YARGITAY KARARI
DAİRE : 16. Hukuk Dairesi
ESAS NO : 2014/11830
KARAR NO : 2014/13083
KARAR TARİHİ : 13.11.2014
MAHKEMESİ : İSTANBUL ANADOLU 14. SULH HUKUK MAHKEMESİ
TARİHİ : 05/03/2014
NUMARASI : 2014/172-2014/170
Taraflar arasında görülen dava sonucunda verilen hükmün Yargıtay’ca incelenmesi istenilmekle; temyiz isteğinin süresinde olduğu anlaşıldı, inceleme raporu ve dosyadaki belgeler okundu, GEREĞİ GÖRÜŞÜLDÜ:
Davacılar M.. evlatları A.. ve İ.. K.. kullanım kadastrosu sonucu..Mahallesi çalışma alanında bulunan 184 ada 18 parsel sayılı 215,22 metrekare yüzölçümündeki taşınmazın, kadastro tutanağının beyanlar hanesine, 6831 sayılı Yasa’nın 2/B maddesi uyarınca orman sınırları dışına çıkarıldığı ve 2000 yılından beri İ.. e.. S…K.. S.. evlatları M.., A.., İ.. K..lar’ın fiili kullanımında bulunduğu şerhi yazılarak bahçe vasfıyla Hazine adına tespit ve tescil edilen taşınmazın beyanlar hanesinde; “M..” olan baba adlarının “S..” olarak yanlış yazıldığı iddiasına dayanarak dava açmışlardır. Mahkemece yapılan yargılama sonunda davanın görev yönünden reddine, karar kesinleştiğinde ve talep halinde dosyanın görevli İstanbul Anadolu Nöbetçi Asliye Hukuk Mahkemesine gönderilmesine karar verilmiş; hüküm, davacı A… ve İ.. K.. vekili tarafından temyiz edilmiştir.

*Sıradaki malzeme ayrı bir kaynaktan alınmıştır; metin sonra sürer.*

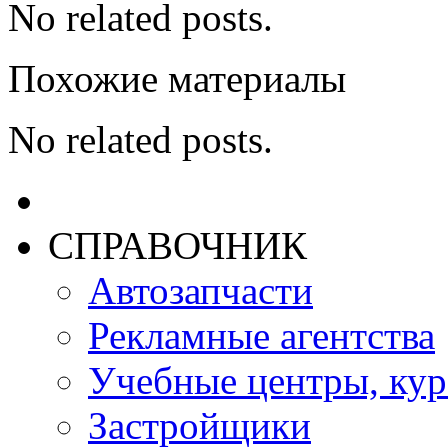
No related posts.
Похожие материалы
No related posts.
СПРАВОЧНИК
Автозапчасти
Рекламные агентства
Учебные центры, ку
Застройщики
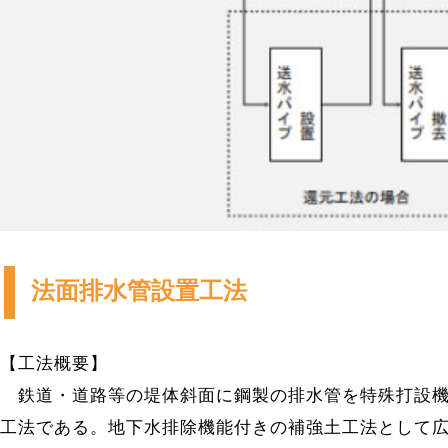
法面排水管設置工法
【工法概要】
鉄道・道路等の堤体斜面に鋼製の排水管を特殊打設機
工法である。地下水排除機能付きの補強土工法として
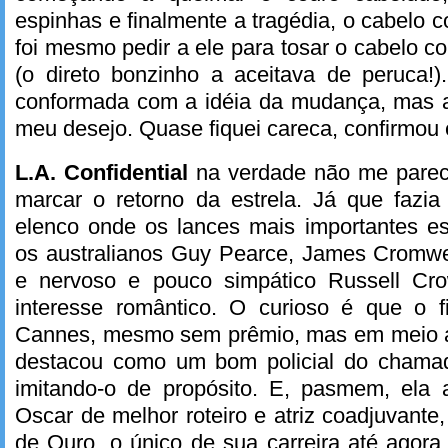
espinhas e finalmente a tragédia, o cabelo c
foi mesmo pedir a ele para tosar o cabelo co
(o direto bonzinho a aceitava de peruca!)
conformada com a idéia da mudança, mas 
meu desejo. Quase fiquei careca, confirmou 
L.A. Confidential
na verdade não me parece
marcar o retorno da estrela. Já que fazi
elenco onde os lances mais importantes 
os australianos Guy Pearce, James Cromwe
e nervoso e pouco simpático Russell Cr
interesse romântico. O curioso é que o 
Cannes, mesmo sem prêmio, mas em meio a 
destacou como um bom policial do chamad
imitando-o de propósito. E, pasmem, ela
Oscar de melhor roteiro e atriz coadjuvant
de Ouro, o único de sua carreira até agora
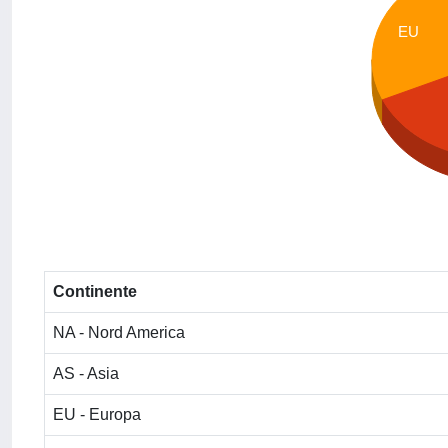
EU
Continente
NA - Nord America
AS - Asia
EU - Europa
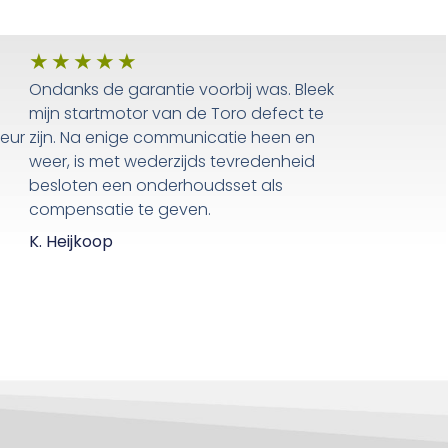
★
★
★
★
★
Ondanks de garantie voorbij was. Bleek
mijn startmotor van de Toro defect te
teur
zijn. Na enige communicatie heen en
weer, is met wederzijds tevredenheid
besloten een onderhoudsset als
compensatie te geven.
K. Heijkoop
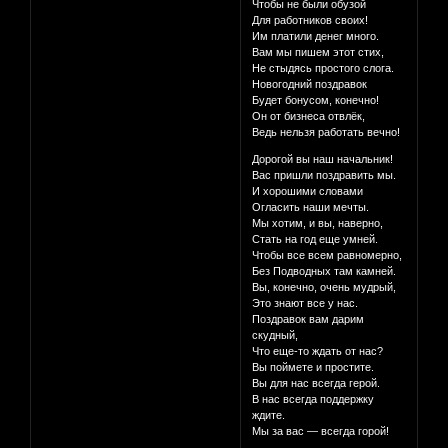
Чтобы не были обузой
Для работников своих!
Им платили денег много.
Вам мы пишем этот стих,
Не стыдясь простого слога.
Новогодний поздравок
Будет бонусом, конечно!
Он от бизнеса отвлёк,
Ведь нельзя работать вечно!
Дорогой вы наш начальник!
Вас пришли поздравить мы.
И хорошими словами
Огласить наши мечты.
Мы хотим, и вы, наверно,
Стать на год еще умней.
Чтобы все всем равномерно,
Без Подводных там камней.
Вы, конечно, очень мудрый,
Это знают все у нас.
Поздравок вам дарим
скудный,
Что еще-то ждать от нас?
Вы поймете и простите.
Вы для нас всегда герой.
В нас всегда поддержку
ждите.
Мы за вас — всегда горой!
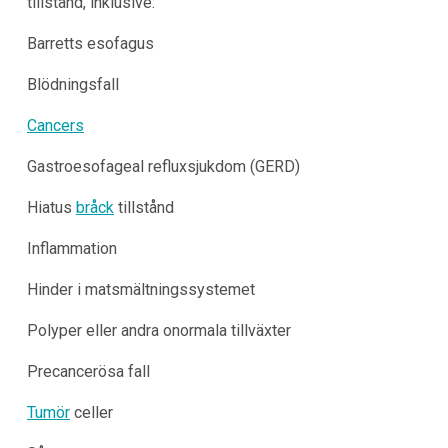
tillstånd, inklusive:
Barretts esofagus
Blödningsfall
Cancers
Gastroesofageal refluxsjukdom (GERD)
Hiatus
bråck
tillstånd
Inflammation
Hinder i matsmältningssystemet
Polyper eller andra onormala tillväxter
Precancerösa fall
Tumör
celler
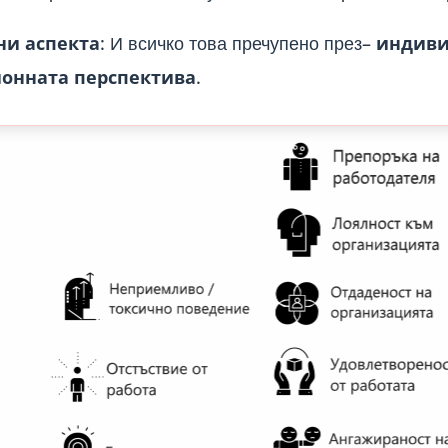
ни аспекта
:
И всичко това пречупено през–
индиви
онната перспектива
.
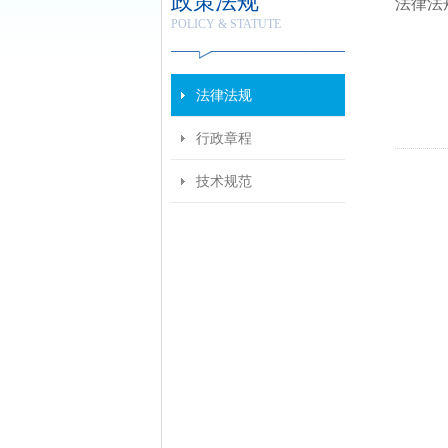
政策法规
法律法
POLICY & STATUTE
法律法规
行政章程
技术规范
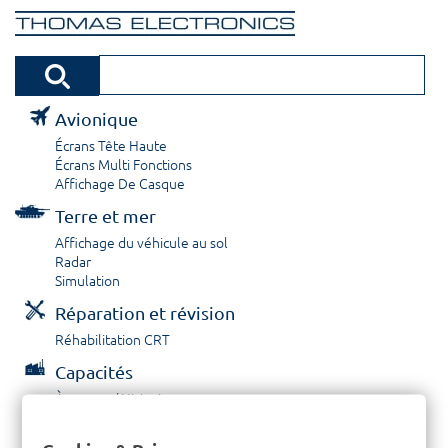
Avionique
Écrans Tête Haute
Écrans Multi Fonctions
Affichage De Casque
Terre et mer
Affichage du véhicule au sol
Radar
Simulation
Réparation et révision
Réhabilitation CRT
Capacités
À propos / Historique
Prestations de service
Carrières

Mahkemece, beyanlar hanesinde davacılar lehine verilen zilyetlik şerhindeki baba adlarının düzeltilmesi istemi ile açılan davanın, 6100 sayılı HMK’nın 4. maddesinde sayılan Sulh Hukuk Mahkemesinin görevine girmediği, dava konusu taşınmazın aynına ilişkin bu davanın değer ve miktarına bakılmaksızın mal varlığı haklarına ilişkin olduğu kabul edilerek “Asliye Hukuk Mahkemesi”nin görevli olduğuna karar verilmiştir. Öncelikle belirlemek gerekir ki; tapu kaydının beyanlar hanesinde olmayan şerhin verilmesine ya da mevcut şerhin değiştirilmesine ilişkin davaların kayıt maliki Hazineye ya da lehine kullanıcı şerhi bulunan kişilere karşı açılması zorunlu olup, özen gösterilmediğinde hak sahipliğinde değişiklik sonucunu doğuracak bu tür davaların çekişmesiz yargı işi olduğundan söz edilemez. Ancak, beyanlar hanesinde lehine zilyetlik şerhi verilmiş olan kişide değişiklik yapılmadan sadece ad, soyad veya baba adı hatasının düzeltilmesi istemi ile açılmış davalarda kayıt maliki Hazine’nin sadece ilgili sıfatı ile taraf gösterilmesi gerekli olup özü itibarı ile bu tür davalar çekişmesiz yargı işi olduğundan Sulh Hukuk Mahkemeleri görevlidir. Somut olayda; beyanlar hanesinde lehine zilyetlik şerhi bulunan davacılar tarafından, tapu kaydında “baba adı”nın yanlış yazıldığını ileri sürerek, bu yanlışlığın düzeltilmesi istemi ile Sulh Hukuk Mahkemesinde dava açılmıştır. Hal böyle olunca, 6100 sayılı HMK’nın 382 ve
maddeleri uyarınca görevli Sulh Hukuk Mahkemesince davanın esasına girilerek tarafların iddia ve savunmalarına ilişkin tüm deliller toplanıp birlikte değerlendirilmek suretiyle sonucuna göre karar verilmesi gerekir. Mahkemece bu husus göz ardı edilerek dosya kapsamına uygun bulunmayan gerekçe ile yazılı şekilde görevsizlik kararı verilmesi isabetsiz olup, temyiz itirazları açıklanan nedenle yerinde görüldüğünden kabulü ile hükmün BOZULMASINA, peşin yatırılan temyiz karar harcının talep halinde temyiz eden davacıya iadesine, 13.11.2014 gününde oybirliği ile karar verildi.